PROBLEM TO WORK ON ::
Filter these entries, keeping only lines that hold the word "PGDip".

START TASK INPUT

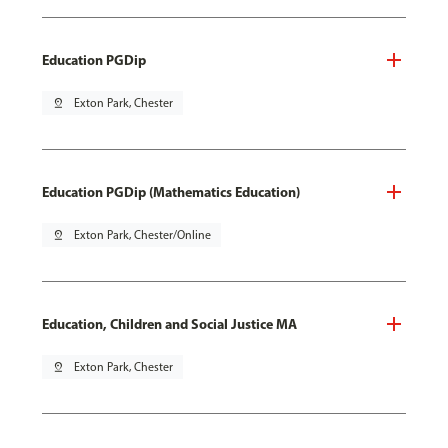
Education PGDip
pin_drop
Exton Park, Chester
Education PGDip (Mathematics Education)
pin_drop
Exton Park, Chester/Online
Education, Children and Social Justice MA
pin_drop
Exton Park, Chester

END TASK INPUT

SOLUTION FOR THIS EXERCISE ::
Education PGDip
Education PGDip (Mathematics Education)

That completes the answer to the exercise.